Prevent idle culler from culling active kernels?

I have a JupyterHub deployed using Kubernetes on Google Cloud.

If possible, I would like to configure the idle culler so that:

  1. User servers with browser activity within the past 60 minutes are not culled
  2. User servers running code (i.e. with active Python or R kernels) are not culled, even if the browser tab is closed
  3. If there is no browser activity and no kernel activity for more than 60 minutes, the user’s server is shutdown

The aim is to allow users to have long running simulations (up to several days), including allowing them to close their browser tab and shutdown their PC, but have their code continue to run on the Hub. However, because my Hub also offers access to more powerful (i.e. expensive) machine types, I also want to make sure that genuinely idle servers are culled, so we are not being charged unnecessarily.

Based on my reading of the documentation here, it sounds as though this should be possible just by setting

  enabled: true
  timeout: 3600

at the top level of config.yaml.

The docs say:

To help jupyterhub-idle-culler cull user servers, you should consider configuring the user servers’ kernel manager to cull idle kernels that would otherwise make the user servers report themselves as active which is part of what jupyterhub-idle-culler considers.

This makes me think that, by default, active kernels should not be culled, even if there is no browser activity. However, if I enter the the following code in a Jupyter notebook and set it running, then close the browser tab, the code runs successfully for one hour, then the server gets shutdown. In other words, it seems the idle culler does not consider kernel activity by default?

import datetime as dt
import time

fpath = "test.txt"
sleep = 60
while True:
    with open(fpath, "a") as file:
        now ="%d-%m-%Y %H:%M:%S")
        text = f"Still running at {now}.\n"

Can anyone suggest a combination of settings that will cull genuinely idle servers (i.e. no browser activity and no kernel activity), but otherwise leave them alone, please?

(As an aside, I am aware that there are issues with notebook output “disappearing” or becoming “disconnected” when users close their browser tab and then try to reconnect from a new tab later.
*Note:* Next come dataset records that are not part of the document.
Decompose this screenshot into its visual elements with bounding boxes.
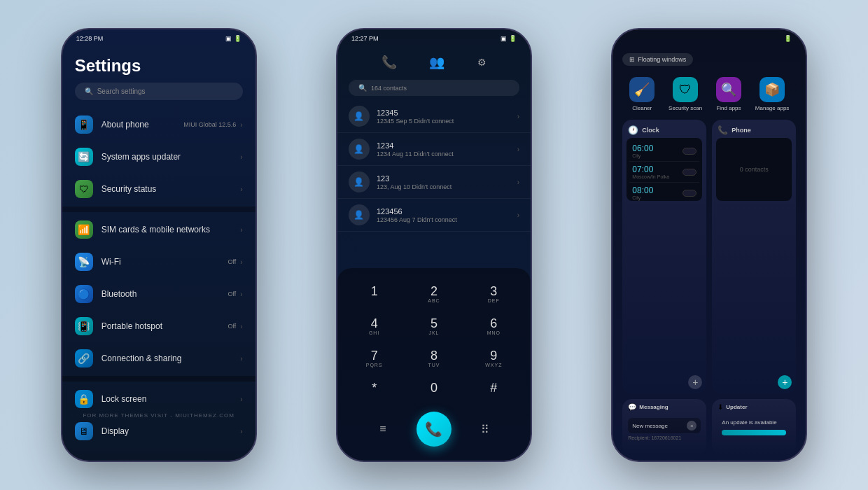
about-phone-chevron: › (240, 121, 242, 129)
float-app-cleaner[interactable]: 🧹 Cleaner (629, 77, 654, 111)
time-1: 12:28 PM (76, 35, 104, 42)
float-app-manage[interactable]: 📦 Manage apps (755, 77, 789, 111)
dial-key-6[interactable]: 6MNO (465, 312, 522, 341)
display-chevron: › (240, 428, 242, 435)
clock-toggle-2[interactable] (682, 169, 696, 176)
contact-avatar-3: 👤 (349, 172, 370, 192)
contact-item-3[interactable]: 👤 123 123, Aug 10 Didn't connect › (337, 166, 531, 199)
about-phone-icon: 📱 (75, 115, 93, 134)
clock-window-header: 🕐 Clock (622, 120, 706, 138)
contact-chevron-4: › (517, 211, 519, 219)
dial-key-hash[interactable]: # (465, 376, 522, 400)
search-placeholder: Search settings (97, 88, 146, 95)
settings-item-lockscreen[interactable]: 🔒 Lock screen › (62, 383, 255, 415)
clock-toggle-1[interactable] (682, 148, 696, 155)
settings-search[interactable]: 🔍 Search settings (75, 83, 243, 100)
float-mini-messaging[interactable]: 💬 Messaging New message × Recipient: 167… (622, 399, 706, 455)
settings-item-wifi[interactable]: 📡 Wi-Fi Off › (62, 246, 255, 278)
contact-item-1[interactable]: 👤 12345 12345 Sep 5 Didn't connect › (337, 100, 531, 133)
status-bar-2: 12:27 PM ▣ 🔋 (337, 29, 531, 45)
settings-item-sim[interactable]: 📶 SIM cards & mobile networks › (62, 214, 255, 246)
lockscreen-label: Lock screen (102, 394, 241, 404)
lockscreen-text: Lock screen (102, 394, 241, 404)
settings-item-bluetooth[interactable]: 🔵 Bluetooth Off › (62, 278, 255, 310)
float-app-find[interactable]: 🔍 Find apps (716, 77, 741, 111)
dialer-settings-icon[interactable]: ⚙ (477, 57, 486, 68)
dialpad-toggle-btn[interactable]: ≡ (370, 416, 396, 442)
dial-key-star[interactable]: * (346, 376, 402, 400)
clock-add-button[interactable]: + (688, 375, 702, 389)
dial-key-0[interactable]: 0 (405, 376, 462, 400)
cleaner-icon: 🧹 (629, 77, 654, 102)
message-close-button[interactable]: × (687, 421, 696, 430)
phone-add-button[interactable]: + (778, 375, 792, 389)
dialer-search[interactable]: 🔍 164 contacts (349, 80, 519, 96)
contact-chevron-1: › (517, 113, 519, 120)
contact-sub-3: 123, Aug 10 Didn't connect (377, 183, 517, 190)
settings-item-hotspot[interactable]: 📳 Portable hotspot Off › (62, 310, 255, 342)
phone-window-icon: 📞 (718, 125, 728, 135)
security-chevron: › (240, 186, 242, 193)
floating-icon: ⊞ (629, 56, 635, 63)
hotspot-chevron: › (240, 323, 242, 330)
dial-key-3[interactable]: 3DEF (465, 279, 522, 309)
security-text: Security status (102, 184, 241, 194)
floating-screen-wrapper: 🔋 ⊞ Floating windows 🧹 Cleaner (612, 29, 806, 461)
dial-key-9[interactable]: 9WXYZ (465, 344, 522, 373)
dialer-tab-contacts[interactable]: 👥 (429, 55, 444, 70)
dialer-search-placeholder: 164 contacts (371, 85, 407, 92)
clock-window-title: Clock (642, 127, 659, 134)
status-icons-2: ▣ 🔋 (500, 35, 517, 42)
system-apps-text: System apps updater (102, 152, 241, 162)
dialpad-numpad-btn[interactable]: ⠿ (472, 416, 498, 442)
settings-item-display[interactable]: 🖥 Display › (62, 415, 255, 447)
contact-avatar-2: 👤 (349, 139, 370, 160)
dial-key-1[interactable]: 1 (346, 279, 402, 309)
settings-item-about-phone[interactable]: 📱 About phone MIUI Global 12.5.6 › (62, 108, 255, 141)
settings-item-system-apps[interactable]: 🔄 System apps updater › (62, 141, 255, 173)
about-phone-badge: MIUI Global 12.5.6 (183, 121, 236, 128)
contact-avatar-1: 👤 (349, 106, 370, 127)
float-window-phone[interactable]: 📞 Phone 0 contacts + (712, 120, 796, 393)
float-mini-updater[interactable]: ⬇ Updater An update is available (712, 399, 796, 455)
wifi-chevron: › (240, 258, 242, 266)
clock-label-1: City (632, 153, 653, 158)
display-label: Display (102, 426, 241, 436)
settings-item-security[interactable]: 🛡 Security status › (62, 173, 255, 205)
floating-windows-button[interactable]: ⊞ Floating windows (622, 53, 693, 66)
dial-key-2[interactable]: 2ABC (405, 279, 462, 309)
connection-chevron: › (240, 355, 242, 363)
floating-windows-grid: 🕐 Clock 06:00 City (612, 120, 806, 393)
security-scan-label: Security scan (668, 105, 702, 111)
hotspot-label: Portable hotspot (102, 321, 228, 331)
dial-key-8[interactable]: 8TUV (405, 344, 462, 373)
about-phone-text: About phone (102, 120, 184, 130)
dial-key-4[interactable]: 4GHI (346, 312, 402, 341)
bluetooth-text: Bluetooth (102, 289, 228, 299)
contact-info-3: 123 123, Aug 10 Didn't connect (377, 174, 517, 190)
settings-item-connection[interactable]: 🔗 Connection & sharing › (62, 342, 255, 374)
manage-apps-label: Manage apps (755, 105, 789, 111)
security-icon: 🛡 (75, 180, 93, 198)
contact-info-4: 123456 123456 Aug 7 Didn't connect (377, 207, 517, 223)
security-label: Security status (102, 184, 241, 194)
messaging-header: 💬 Messaging (622, 399, 706, 415)
dial-key-5[interactable]: 5JKL (405, 312, 462, 341)
float-window-clock[interactable]: 🕐 Clock 06:00 City (622, 120, 706, 393)
dial-key-7[interactable]: 7PQRS (346, 344, 402, 373)
contact-name-2: 1234 (377, 141, 517, 150)
floating-header: ⊞ Floating windows (612, 49, 806, 73)
phone-window-contacts-count: 0 contacts (740, 166, 769, 173)
contact-item-2[interactable]: 👤 1234 1234 Aug 11 Didn't connect › (337, 133, 531, 166)
clock-time-2: 07:00 (632, 164, 669, 174)
call-button[interactable]: 📞 (416, 412, 451, 447)
settings-divider-2 (62, 376, 255, 382)
float-app-security[interactable]: 🛡 Security scan (668, 77, 702, 111)
contact-item-4[interactable]: 👤 123456 123456 Aug 7 Didn't connect › (337, 199, 531, 232)
floating-label: Floating windows (638, 56, 686, 63)
settings-screen: 12:28 PM ▣ 🔋 Settings 🔍 Search settings (62, 29, 255, 461)
bluetooth-label: Bluetooth (102, 289, 228, 299)
messaging-icon: 💬 (628, 403, 636, 411)
clock-toggle-3[interactable] (682, 190, 696, 197)
dialer-tab-recent[interactable]: 📞 (382, 55, 397, 70)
This is not my issue here, since all outputs, plots etc. are being saved to disk. Right now, I’m just looking for a way to prevent the culler from shutting down actively running code, without turning off culling completely).

Thank you! :slight_smile:

If I am right, if there is no active open browser tab, your server will be culled even if you have long running kernel. So your second use case

User servers running code (i.e. with active Python or R kernels) are not culled, even if the browser tab is closed

wont work. For the cases 1 and 3, your config should be good!

Thanks. Yeah, getting option (2) working along with (1) and (3) is the issue I’m hoping to solve.
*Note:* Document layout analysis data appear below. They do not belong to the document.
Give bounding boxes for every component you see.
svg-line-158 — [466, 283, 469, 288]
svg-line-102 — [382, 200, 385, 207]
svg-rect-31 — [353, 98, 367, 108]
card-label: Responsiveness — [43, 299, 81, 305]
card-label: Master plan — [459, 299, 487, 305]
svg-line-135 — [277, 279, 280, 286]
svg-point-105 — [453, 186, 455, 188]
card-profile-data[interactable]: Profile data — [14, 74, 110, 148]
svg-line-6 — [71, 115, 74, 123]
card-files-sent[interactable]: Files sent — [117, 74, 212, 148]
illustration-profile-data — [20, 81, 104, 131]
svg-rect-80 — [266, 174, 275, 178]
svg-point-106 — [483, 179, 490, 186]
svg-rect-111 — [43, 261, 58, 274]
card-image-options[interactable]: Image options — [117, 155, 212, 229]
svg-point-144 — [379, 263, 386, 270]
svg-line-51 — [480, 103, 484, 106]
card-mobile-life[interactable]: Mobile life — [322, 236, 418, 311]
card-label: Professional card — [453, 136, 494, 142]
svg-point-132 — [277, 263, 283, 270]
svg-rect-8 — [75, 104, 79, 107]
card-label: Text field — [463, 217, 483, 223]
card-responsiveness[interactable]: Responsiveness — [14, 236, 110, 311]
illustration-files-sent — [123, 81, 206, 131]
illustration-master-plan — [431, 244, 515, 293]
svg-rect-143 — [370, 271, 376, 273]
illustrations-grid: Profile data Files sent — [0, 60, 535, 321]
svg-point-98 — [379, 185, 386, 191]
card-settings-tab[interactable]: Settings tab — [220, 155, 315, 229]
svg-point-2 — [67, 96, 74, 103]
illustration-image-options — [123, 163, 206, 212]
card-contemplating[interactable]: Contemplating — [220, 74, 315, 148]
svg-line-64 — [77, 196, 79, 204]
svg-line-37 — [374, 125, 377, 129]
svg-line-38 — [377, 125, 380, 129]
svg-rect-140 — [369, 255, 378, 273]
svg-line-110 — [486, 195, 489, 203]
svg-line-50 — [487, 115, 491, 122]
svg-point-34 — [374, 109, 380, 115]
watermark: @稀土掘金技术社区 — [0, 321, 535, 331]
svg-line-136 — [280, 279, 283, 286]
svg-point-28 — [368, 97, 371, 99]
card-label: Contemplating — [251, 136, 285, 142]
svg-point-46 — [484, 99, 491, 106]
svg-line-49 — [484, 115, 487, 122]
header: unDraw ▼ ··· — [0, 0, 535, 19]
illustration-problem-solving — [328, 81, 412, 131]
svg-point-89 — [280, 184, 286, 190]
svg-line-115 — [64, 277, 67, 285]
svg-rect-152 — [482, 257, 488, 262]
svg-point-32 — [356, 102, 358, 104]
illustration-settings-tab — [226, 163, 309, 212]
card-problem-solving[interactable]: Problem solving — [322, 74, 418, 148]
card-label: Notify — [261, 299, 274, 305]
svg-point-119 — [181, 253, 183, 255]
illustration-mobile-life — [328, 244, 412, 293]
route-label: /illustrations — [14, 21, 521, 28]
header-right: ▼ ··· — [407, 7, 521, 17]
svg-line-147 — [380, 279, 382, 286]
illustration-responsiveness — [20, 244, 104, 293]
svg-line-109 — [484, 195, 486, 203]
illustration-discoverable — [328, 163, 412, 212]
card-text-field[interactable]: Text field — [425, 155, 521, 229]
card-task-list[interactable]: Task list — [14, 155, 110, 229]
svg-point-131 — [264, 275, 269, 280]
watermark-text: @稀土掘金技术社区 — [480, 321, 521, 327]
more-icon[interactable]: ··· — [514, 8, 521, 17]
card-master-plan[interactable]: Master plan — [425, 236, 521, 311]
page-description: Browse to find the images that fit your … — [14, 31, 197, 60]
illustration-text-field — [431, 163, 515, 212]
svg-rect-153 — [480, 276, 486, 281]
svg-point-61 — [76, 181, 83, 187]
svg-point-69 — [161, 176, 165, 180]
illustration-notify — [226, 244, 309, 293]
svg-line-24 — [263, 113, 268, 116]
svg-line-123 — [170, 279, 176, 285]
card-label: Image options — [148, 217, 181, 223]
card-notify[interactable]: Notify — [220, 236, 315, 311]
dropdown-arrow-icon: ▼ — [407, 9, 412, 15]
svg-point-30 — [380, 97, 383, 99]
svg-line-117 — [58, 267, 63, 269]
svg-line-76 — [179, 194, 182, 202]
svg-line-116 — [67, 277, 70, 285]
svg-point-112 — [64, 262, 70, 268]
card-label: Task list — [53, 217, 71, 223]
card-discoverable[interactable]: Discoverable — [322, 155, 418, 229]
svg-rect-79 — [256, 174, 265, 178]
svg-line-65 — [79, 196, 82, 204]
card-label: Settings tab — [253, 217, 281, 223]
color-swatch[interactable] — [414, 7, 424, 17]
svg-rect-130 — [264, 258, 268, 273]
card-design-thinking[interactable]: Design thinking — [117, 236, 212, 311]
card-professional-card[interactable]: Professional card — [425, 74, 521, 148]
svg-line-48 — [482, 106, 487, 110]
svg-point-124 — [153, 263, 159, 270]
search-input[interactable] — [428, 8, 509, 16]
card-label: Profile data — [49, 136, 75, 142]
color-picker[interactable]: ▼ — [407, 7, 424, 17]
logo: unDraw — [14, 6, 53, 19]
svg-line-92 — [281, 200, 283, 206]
This feels like a fairly typical use case (i.e. allow code to run, but cull genuinely inactive servers), so I’m hoping it’s possible with the right config.

The alternative is to turn off the culler completely, but then we’ll need some other system in place to ensure users don’t leave expensive machines running doing nothing.

If your use case is to have a long running “kernel”, yeah, that might need some custom stuff. Check jupyter-slurm-provisioner which is made in the context of HPC Slurm scheduler. The idea is that you can run your kernel elsewhere which decouples you from the machine where JupyterLab server is running. In that case, you can safely cull your inactive servers and ensure that your kernel is running.

Even better, you can spawn your JupyterLab servers on less “expensive” nodes and launch the long running simulations elsewhere using such a kernel. The downside is that you will have to develop such kernel for Kubernetes.